*** Data shown
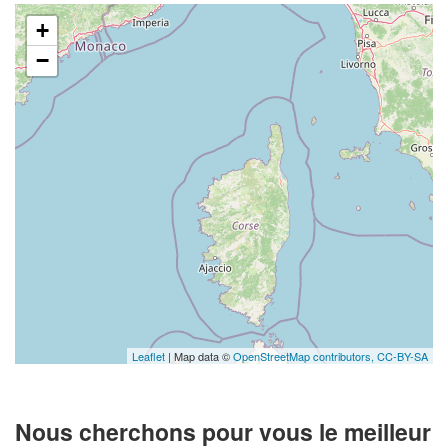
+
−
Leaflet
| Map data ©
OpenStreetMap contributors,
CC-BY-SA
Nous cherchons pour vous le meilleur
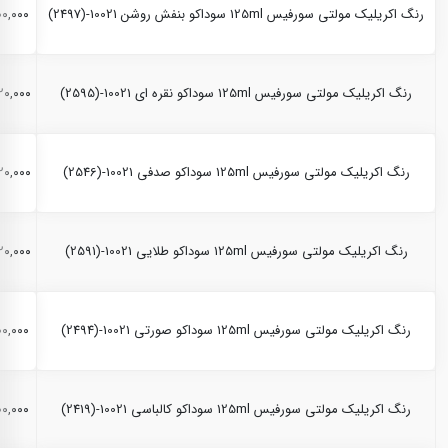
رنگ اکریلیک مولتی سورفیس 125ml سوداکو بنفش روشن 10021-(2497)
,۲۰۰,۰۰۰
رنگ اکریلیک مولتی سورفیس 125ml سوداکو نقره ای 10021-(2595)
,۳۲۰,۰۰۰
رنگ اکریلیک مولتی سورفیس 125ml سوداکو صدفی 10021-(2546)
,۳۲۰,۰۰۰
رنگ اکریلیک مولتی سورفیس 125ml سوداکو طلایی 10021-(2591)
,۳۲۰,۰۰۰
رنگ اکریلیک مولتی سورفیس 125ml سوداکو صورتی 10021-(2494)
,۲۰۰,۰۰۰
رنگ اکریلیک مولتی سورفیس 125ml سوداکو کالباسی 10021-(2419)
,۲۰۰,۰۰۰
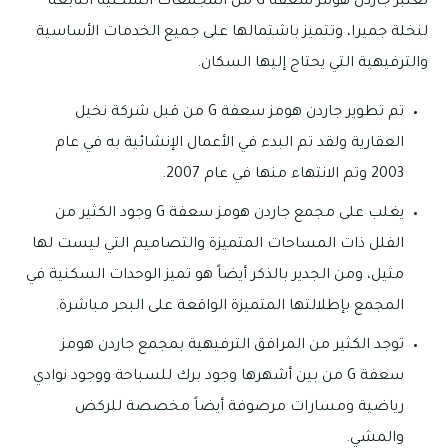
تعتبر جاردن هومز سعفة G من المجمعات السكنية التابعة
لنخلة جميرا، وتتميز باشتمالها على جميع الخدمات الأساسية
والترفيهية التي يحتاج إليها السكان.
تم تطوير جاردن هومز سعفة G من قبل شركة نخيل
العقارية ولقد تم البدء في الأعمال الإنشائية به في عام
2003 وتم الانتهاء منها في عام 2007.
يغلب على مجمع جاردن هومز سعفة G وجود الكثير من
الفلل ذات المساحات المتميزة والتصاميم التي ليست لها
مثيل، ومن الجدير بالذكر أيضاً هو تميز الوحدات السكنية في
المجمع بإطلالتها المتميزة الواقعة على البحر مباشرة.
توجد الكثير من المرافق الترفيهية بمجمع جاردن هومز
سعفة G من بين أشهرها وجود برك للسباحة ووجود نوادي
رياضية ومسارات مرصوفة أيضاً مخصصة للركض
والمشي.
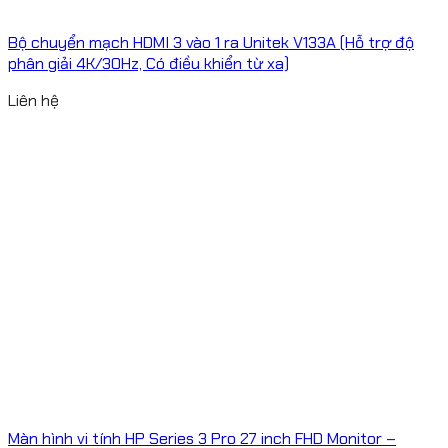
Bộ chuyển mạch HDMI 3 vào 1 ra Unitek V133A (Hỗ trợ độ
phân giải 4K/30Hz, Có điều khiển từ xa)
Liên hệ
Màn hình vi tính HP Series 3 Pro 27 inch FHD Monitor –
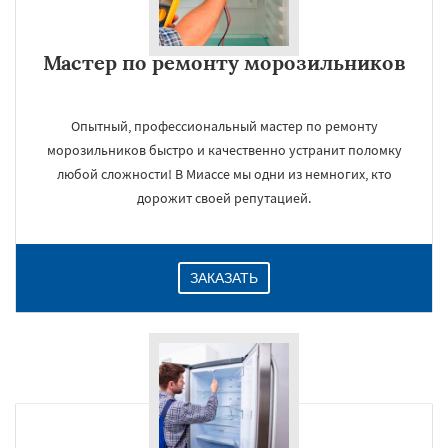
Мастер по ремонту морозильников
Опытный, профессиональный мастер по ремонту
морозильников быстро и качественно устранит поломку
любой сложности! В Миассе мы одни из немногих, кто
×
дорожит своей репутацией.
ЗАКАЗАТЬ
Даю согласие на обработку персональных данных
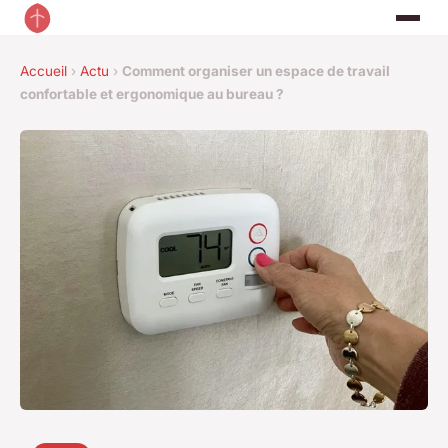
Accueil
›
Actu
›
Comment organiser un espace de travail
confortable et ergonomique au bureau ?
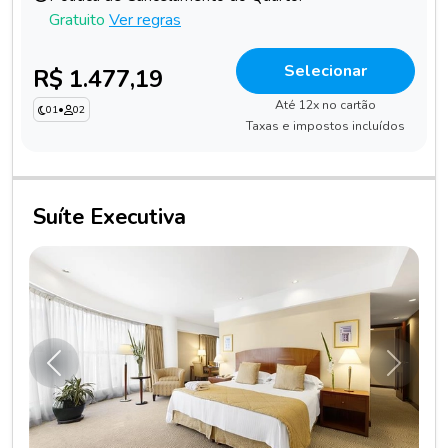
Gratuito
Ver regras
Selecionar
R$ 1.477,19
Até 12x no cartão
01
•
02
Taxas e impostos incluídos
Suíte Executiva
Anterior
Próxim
******
Retype word for word the span of lines above that begins with the line containing "رنگ اکریلیک مولتی سورفیس 125ml سوداکو نقره" and ends with the last line of the records; skip all pictures.

رنگ اکریلیک مولتی سورفیس 125ml سوداکو نقره ای 10021-(2595)
,۳۲۰,۰۰۰
رنگ اکریلیک مولتی سورفیس 125ml سوداکو صدفی 10021-(2546)
,۳۲۰,۰۰۰
رنگ اکریلیک مولتی سورفیس 125ml سوداکو طلایی 10021-(2591)
,۳۲۰,۰۰۰
رنگ اکریلیک مولتی سورفیس 125ml سوداکو صورتی 10021-(2494)
,۲۰۰,۰۰۰
رنگ اکریلیک مولتی سورفیس 125ml سوداکو کالباسی 10021-(2419)
,۲۰۰,۰۰۰
تعتبر جاردن هومز سعفة G من المجمعات السكنية التابعة
لنخلة جميرا، وتتميز باشتمالها على جميع الخدمات الأساسية
والترفيهية التي يحتاج إليها السكان.
تم تطوير جاردن هومز سعفة G من قبل شركة نخيل
العقارية ولقد تم البدء في الأعمال الإنشائية به في عام
2003 وتم الانتهاء منها في عام 2007.
يغلب على مجمع جاردن هومز سعفة G وجود الكثير من
الفلل ذات المساحات المتميزة والتصاميم التي ليست لها
مثيل، ومن الجدير بالذكر أيضاً هو تميز الوحدات السكنية في
المجمع بإطلالتها المتميزة الواقعة على البحر مباشرة.
توجد الكثير من المرافق الترفيهية بمجمع جاردن هومز
سعفة G من بين أشهرها وجود برك للسباحة ووجود نوادي
رياضية ومسارات مرصوفة أيضاً مخصصة للركض
والمشي.
Bộ chuyển mạch HDMI 3 vào 1 ra Unitek V133A (Hỗ trợ độ
phân giải 4K/30Hz, Có điều khiển từ xa)
Liên hệ
Màn hình vi tính HP Series 3 Pro 27 inch FHD Monitor –
Мастер по ремонту морозильников
Опытный, профессиональный мастер по ремонту
морозильников быстро и качественно устранит поломку
любой сложности! В Миассе мы одни из немногих, кто
×
дорожит своей репутацией.
ЗАКАЗАТЬ
Даю согласие на обработку персональных данных
Accueil
›
Actu
›
Comment organiser un espace de travail
confortable et ergonomique au bureau ?
Gratuito
Ver regras
Selecionar
R$ 1.477,19
Até 12x no cartão
01
•
02
Taxas e impostos incluídos
Suíte Executiva
Anterior
Próxim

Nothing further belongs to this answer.